No other names on the rest of the album. No other direct references to love specific. Just this simple, stunningly honest declaration. And every time I hear it, I wish I was Jonathan. Not Joan's Jonathon. Just someone's Jonathon - that I was the person they'd change their ways for.
Yep, I'm a sap, and Joan brings it out in force. I recommend you let her seduce you too. And crack out the tiny violins of love...

Wednesday, January 23, 2008

Don't ask me why it matters...it just does.


Sport.
Specifically, following a professional team.
Some people will never get it. Some people don't like exerting themselves in that kind of way. Or at all. Some people are so passively non-competitive that they shrink from the idea of any activity with scoring (although they may be content to pound themselves shorter legs on kilometre-plural runs, something I confess is completely beyond me. There are those who find a nice urban family game of soccer in the park on a Sunday - Secret Life of Us style - fun and diverting, but still can't understand the rabid, violent passion of a true sport fan.
My New Orleans Hornets (basketball) are 29 and 12 with the third best record in the league right now. MY Hornets. I've never been to New Orleans. I've never been to the US. I play basketball, but not terribly well. I just think its a cracking game to watch, and I chose to follow the Hornets because I THINK I'd dig New Orleans, and they have some great players, and I fancy myself as an armchair saviour - supporting the team trying to make it work in a hurricane ravaged city from the other side of the world.
The trouble is, even knowing how arbitrary the foundations of my support are, I am now a full-blow, obnoxiously passionate supporter. I've got the jersey. I listen to the games online. I check the scores of every other team to see how they compare. I read every related blog on the net. I exalt and I seethe. I blame refs I can't see.
And I wonder through it all "Is this healthy?" "Am I channelling some other buried and destructive frustration or passion through the artifice of professional sport?" "Am I a little bit mental?"
I know I'd get a lot more done if I stepped back from my flag-waving, but I'm unsettled by something deeper. I think I'm missing something. Seriously. Help me. I need an explanation. I need to know. Please...

Monday, January 21, 2008

What do you do with a drunken sailor?

So, I got fired. A month ago, but I'm only really gathering the steam to be truly, deeply pissed about it now that I'm back from holiday and looking for a new job.
The reasons given me when I got fired were almost verbatim the reasons I was told I was hired for three months before that.

Thinking outside the box.
A fresh take.
Passionate.
A little bit tongue-in-cheek.

Had become:

Too far outside the box.
Not on the same page.
Argumentative.
Cynical and patronising.

The steel they sought me out for turned into the sword I was to fall on.
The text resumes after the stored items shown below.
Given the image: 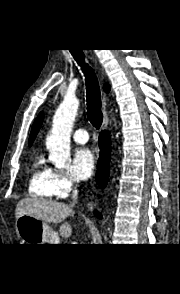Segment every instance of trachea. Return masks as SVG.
<instances>
[{"instance_id": "trachea-1", "label": "trachea", "mask_w": 180, "mask_h": 294, "mask_svg": "<svg viewBox=\"0 0 180 294\" xmlns=\"http://www.w3.org/2000/svg\"><path fill=\"white\" fill-rule=\"evenodd\" d=\"M70 52L81 66L85 75L88 119L96 129H99L103 121V114L97 77L93 69L85 63V56L82 50H70Z\"/></svg>"}]
</instances>
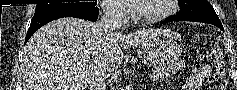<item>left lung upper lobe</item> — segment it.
Segmentation results:
<instances>
[{
    "label": "left lung upper lobe",
    "instance_id": "5c2ea615",
    "mask_svg": "<svg viewBox=\"0 0 237 90\" xmlns=\"http://www.w3.org/2000/svg\"><path fill=\"white\" fill-rule=\"evenodd\" d=\"M179 3L181 10L177 15L220 23L216 12L207 0H179Z\"/></svg>",
    "mask_w": 237,
    "mask_h": 90
}]
</instances>
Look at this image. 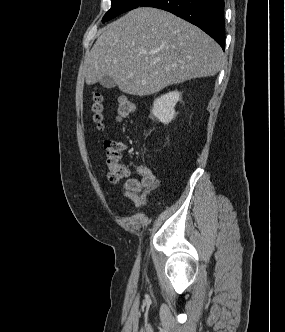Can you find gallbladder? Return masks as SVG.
I'll return each mask as SVG.
<instances>
[{
  "instance_id": "1",
  "label": "gallbladder",
  "mask_w": 285,
  "mask_h": 332,
  "mask_svg": "<svg viewBox=\"0 0 285 332\" xmlns=\"http://www.w3.org/2000/svg\"><path fill=\"white\" fill-rule=\"evenodd\" d=\"M100 84L107 88V89H111L114 88L116 86L115 81L110 77V76H105L100 80Z\"/></svg>"
}]
</instances>
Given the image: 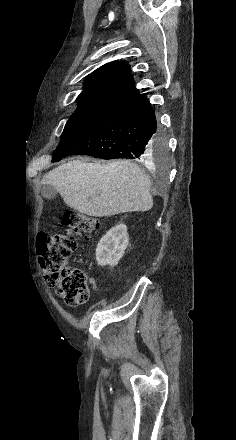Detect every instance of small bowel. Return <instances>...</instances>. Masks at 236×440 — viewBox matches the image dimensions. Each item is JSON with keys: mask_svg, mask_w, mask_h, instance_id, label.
Listing matches in <instances>:
<instances>
[{"mask_svg": "<svg viewBox=\"0 0 236 440\" xmlns=\"http://www.w3.org/2000/svg\"><path fill=\"white\" fill-rule=\"evenodd\" d=\"M90 282H91L93 288L96 289L97 286H96V282H95V280H94V279H91Z\"/></svg>", "mask_w": 236, "mask_h": 440, "instance_id": "obj_1", "label": "small bowel"}]
</instances>
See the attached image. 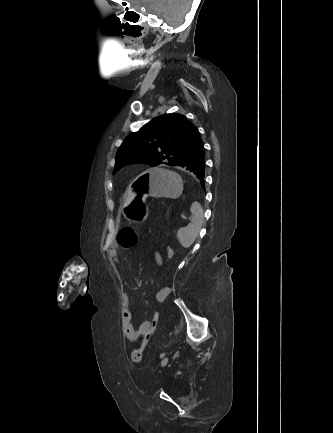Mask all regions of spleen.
<instances>
[{
    "label": "spleen",
    "instance_id": "3e777b00",
    "mask_svg": "<svg viewBox=\"0 0 333 433\" xmlns=\"http://www.w3.org/2000/svg\"><path fill=\"white\" fill-rule=\"evenodd\" d=\"M191 212L193 214L191 222L186 227L180 228L177 233L179 242L185 248L194 243L203 223L202 209L198 203L192 204Z\"/></svg>",
    "mask_w": 333,
    "mask_h": 433
}]
</instances>
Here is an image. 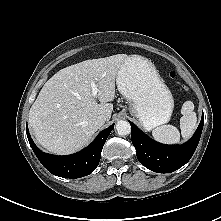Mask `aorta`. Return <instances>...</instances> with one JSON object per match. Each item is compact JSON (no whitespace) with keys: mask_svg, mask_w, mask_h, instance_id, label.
Returning a JSON list of instances; mask_svg holds the SVG:
<instances>
[{"mask_svg":"<svg viewBox=\"0 0 221 221\" xmlns=\"http://www.w3.org/2000/svg\"><path fill=\"white\" fill-rule=\"evenodd\" d=\"M115 129L120 136L128 135L131 132L130 123L126 120L117 121Z\"/></svg>","mask_w":221,"mask_h":221,"instance_id":"aorta-1","label":"aorta"}]
</instances>
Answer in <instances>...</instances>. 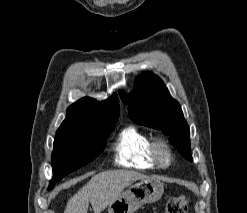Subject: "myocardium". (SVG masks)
I'll list each match as a JSON object with an SVG mask.
<instances>
[{
    "instance_id": "myocardium-1",
    "label": "myocardium",
    "mask_w": 247,
    "mask_h": 213,
    "mask_svg": "<svg viewBox=\"0 0 247 213\" xmlns=\"http://www.w3.org/2000/svg\"><path fill=\"white\" fill-rule=\"evenodd\" d=\"M151 155L160 168H168L174 161L171 145L164 139L158 138L151 142Z\"/></svg>"
}]
</instances>
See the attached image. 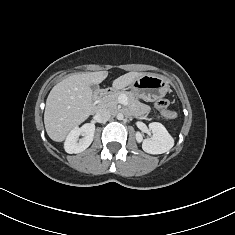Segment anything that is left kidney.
Instances as JSON below:
<instances>
[{
	"label": "left kidney",
	"mask_w": 235,
	"mask_h": 235,
	"mask_svg": "<svg viewBox=\"0 0 235 235\" xmlns=\"http://www.w3.org/2000/svg\"><path fill=\"white\" fill-rule=\"evenodd\" d=\"M149 128L153 133L151 138L143 139L141 133H136V140L137 142H142V149L145 152L162 154L173 147L174 140L161 123L152 122L149 124Z\"/></svg>",
	"instance_id": "5707ae66"
}]
</instances>
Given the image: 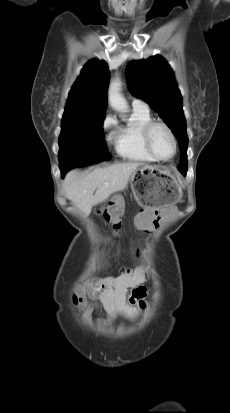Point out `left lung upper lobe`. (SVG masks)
Segmentation results:
<instances>
[{"label": "left lung upper lobe", "mask_w": 230, "mask_h": 413, "mask_svg": "<svg viewBox=\"0 0 230 413\" xmlns=\"http://www.w3.org/2000/svg\"><path fill=\"white\" fill-rule=\"evenodd\" d=\"M126 78L132 94L149 103L172 130L181 153L178 170L187 172L186 121L182 97L171 67L158 55L131 61L126 67Z\"/></svg>", "instance_id": "left-lung-upper-lobe-1"}]
</instances>
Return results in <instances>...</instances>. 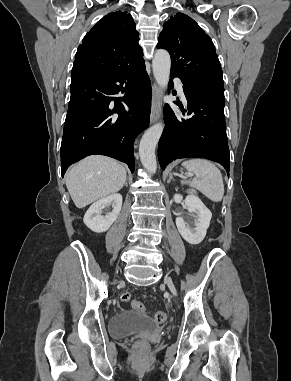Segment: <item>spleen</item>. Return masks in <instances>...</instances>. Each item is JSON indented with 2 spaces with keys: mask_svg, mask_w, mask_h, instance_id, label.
Listing matches in <instances>:
<instances>
[{
  "mask_svg": "<svg viewBox=\"0 0 291 381\" xmlns=\"http://www.w3.org/2000/svg\"><path fill=\"white\" fill-rule=\"evenodd\" d=\"M182 166L195 174L189 181L191 187L196 188L213 202H220L224 195V184L220 170L205 159H190Z\"/></svg>",
  "mask_w": 291,
  "mask_h": 381,
  "instance_id": "obj_1",
  "label": "spleen"
}]
</instances>
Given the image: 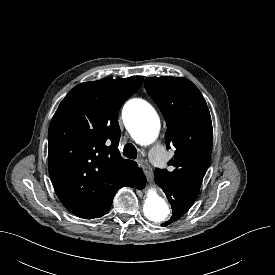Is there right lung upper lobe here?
Instances as JSON below:
<instances>
[{
	"mask_svg": "<svg viewBox=\"0 0 275 275\" xmlns=\"http://www.w3.org/2000/svg\"><path fill=\"white\" fill-rule=\"evenodd\" d=\"M142 76L84 82L69 91L48 131L49 174L62 204L77 217H101L137 167L118 149V112Z\"/></svg>",
	"mask_w": 275,
	"mask_h": 275,
	"instance_id": "1",
	"label": "right lung upper lobe"
}]
</instances>
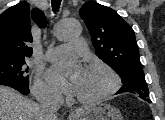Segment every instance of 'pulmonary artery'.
I'll return each instance as SVG.
<instances>
[{"label":"pulmonary artery","mask_w":165,"mask_h":120,"mask_svg":"<svg viewBox=\"0 0 165 120\" xmlns=\"http://www.w3.org/2000/svg\"><path fill=\"white\" fill-rule=\"evenodd\" d=\"M86 50L87 47L84 41L74 40L69 44H63L48 49L46 58L50 61H56L72 55H82Z\"/></svg>","instance_id":"e3ab8cb5"}]
</instances>
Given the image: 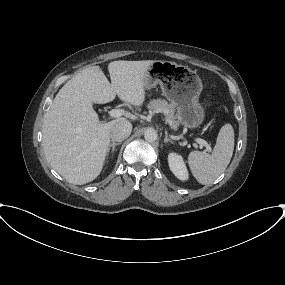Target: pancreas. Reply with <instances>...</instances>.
Here are the masks:
<instances>
[{"mask_svg": "<svg viewBox=\"0 0 285 285\" xmlns=\"http://www.w3.org/2000/svg\"><path fill=\"white\" fill-rule=\"evenodd\" d=\"M153 112H162L165 115V120L170 124L171 128L176 130L179 126L174 115V105L169 104L166 100L154 99L147 106Z\"/></svg>", "mask_w": 285, "mask_h": 285, "instance_id": "cf45deb5", "label": "pancreas"}]
</instances>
Of course politics played its part too - whenever a superior repeatedly calls you 'bolshie' and 'cocky' without a trace of endearment, something is clearly rotten in the state of Denmark. But I digress...
I am now more pissed than ever before because I'm facing the very sobering prospect of returning to retail work. Or worse still (god help me) hospitality. I was dumped with no warning, and before I'd been at this monolith long enough to have a showstopping resume or the contacts to nepotise (?) my way into another gig.
But I've had the taste now, and the only work I ever want to do again is writing. Like half of the rest of the Western world. But I've had a taste dammnit! A taste!
Ah well, what do you do with a drunken sailor, eh?